- [The records]

####

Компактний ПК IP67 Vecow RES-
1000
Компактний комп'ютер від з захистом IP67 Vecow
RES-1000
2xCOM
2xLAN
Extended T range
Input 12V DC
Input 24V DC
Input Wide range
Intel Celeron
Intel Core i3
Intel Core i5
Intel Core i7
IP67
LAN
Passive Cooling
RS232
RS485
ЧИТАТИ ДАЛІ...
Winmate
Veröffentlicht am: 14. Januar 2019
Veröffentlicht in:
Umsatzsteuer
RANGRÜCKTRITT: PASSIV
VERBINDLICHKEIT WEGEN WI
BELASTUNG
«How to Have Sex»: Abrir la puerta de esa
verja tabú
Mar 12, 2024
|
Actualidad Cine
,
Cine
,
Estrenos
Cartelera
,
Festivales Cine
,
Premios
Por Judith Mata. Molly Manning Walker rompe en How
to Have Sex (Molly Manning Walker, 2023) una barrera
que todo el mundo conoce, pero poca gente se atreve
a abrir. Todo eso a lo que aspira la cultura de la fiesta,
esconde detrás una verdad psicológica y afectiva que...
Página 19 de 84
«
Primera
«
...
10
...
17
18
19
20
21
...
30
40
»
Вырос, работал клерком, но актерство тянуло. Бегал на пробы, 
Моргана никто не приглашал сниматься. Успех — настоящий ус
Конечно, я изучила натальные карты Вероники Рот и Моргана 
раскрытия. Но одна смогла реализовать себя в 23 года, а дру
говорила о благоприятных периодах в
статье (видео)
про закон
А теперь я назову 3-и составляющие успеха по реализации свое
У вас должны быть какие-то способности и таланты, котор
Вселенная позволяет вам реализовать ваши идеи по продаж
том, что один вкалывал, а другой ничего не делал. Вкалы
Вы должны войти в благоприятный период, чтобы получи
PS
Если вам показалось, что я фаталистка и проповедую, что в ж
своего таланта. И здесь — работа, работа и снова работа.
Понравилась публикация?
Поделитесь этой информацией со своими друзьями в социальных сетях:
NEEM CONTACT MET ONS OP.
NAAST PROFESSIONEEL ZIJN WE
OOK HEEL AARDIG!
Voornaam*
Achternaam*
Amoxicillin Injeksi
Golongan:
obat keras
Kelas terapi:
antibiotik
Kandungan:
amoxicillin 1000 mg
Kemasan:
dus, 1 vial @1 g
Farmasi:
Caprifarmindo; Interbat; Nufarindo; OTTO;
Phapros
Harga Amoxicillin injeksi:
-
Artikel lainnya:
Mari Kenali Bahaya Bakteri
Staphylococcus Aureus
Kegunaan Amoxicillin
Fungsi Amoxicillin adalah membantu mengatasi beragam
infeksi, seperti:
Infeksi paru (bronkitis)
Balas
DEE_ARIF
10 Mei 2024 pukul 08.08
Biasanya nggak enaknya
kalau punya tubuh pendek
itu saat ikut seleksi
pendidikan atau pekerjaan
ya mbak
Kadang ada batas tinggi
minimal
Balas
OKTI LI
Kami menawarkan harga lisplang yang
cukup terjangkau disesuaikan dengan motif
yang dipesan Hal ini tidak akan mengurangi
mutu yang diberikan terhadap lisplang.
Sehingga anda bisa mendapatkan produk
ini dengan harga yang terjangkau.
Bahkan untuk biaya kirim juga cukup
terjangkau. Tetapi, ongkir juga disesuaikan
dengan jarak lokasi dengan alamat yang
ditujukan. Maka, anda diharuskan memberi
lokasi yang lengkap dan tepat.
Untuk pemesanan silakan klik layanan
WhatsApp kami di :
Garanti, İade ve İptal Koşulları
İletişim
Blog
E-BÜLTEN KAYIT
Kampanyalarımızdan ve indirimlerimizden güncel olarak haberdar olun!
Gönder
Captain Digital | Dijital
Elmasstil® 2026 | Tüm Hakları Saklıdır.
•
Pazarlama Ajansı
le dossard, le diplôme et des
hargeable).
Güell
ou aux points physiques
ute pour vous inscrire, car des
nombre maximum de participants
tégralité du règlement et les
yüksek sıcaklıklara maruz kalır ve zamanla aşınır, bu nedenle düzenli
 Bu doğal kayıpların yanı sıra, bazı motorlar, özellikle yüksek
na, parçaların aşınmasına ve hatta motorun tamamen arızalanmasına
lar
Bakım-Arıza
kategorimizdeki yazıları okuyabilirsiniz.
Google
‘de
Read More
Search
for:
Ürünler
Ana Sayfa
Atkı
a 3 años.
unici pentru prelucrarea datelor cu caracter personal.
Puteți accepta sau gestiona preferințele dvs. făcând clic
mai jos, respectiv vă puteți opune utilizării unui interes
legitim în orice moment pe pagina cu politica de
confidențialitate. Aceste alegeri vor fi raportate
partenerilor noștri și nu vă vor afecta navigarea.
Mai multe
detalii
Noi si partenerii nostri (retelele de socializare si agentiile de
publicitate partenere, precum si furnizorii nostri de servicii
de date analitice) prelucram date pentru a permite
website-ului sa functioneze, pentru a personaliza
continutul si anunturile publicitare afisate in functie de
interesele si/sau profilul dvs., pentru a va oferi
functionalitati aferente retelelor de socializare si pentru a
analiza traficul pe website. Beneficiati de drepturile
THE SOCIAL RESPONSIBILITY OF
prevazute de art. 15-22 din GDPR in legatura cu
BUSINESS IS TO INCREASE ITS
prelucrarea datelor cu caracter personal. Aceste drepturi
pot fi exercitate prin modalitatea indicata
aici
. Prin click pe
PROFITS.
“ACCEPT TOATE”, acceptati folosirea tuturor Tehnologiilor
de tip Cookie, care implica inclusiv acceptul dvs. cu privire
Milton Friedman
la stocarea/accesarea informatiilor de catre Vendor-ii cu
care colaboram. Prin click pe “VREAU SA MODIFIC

####

- [Assigned task] How many lines of the listing above contain the string "lisplang"? Only the number is wanted.

- [Response area] 2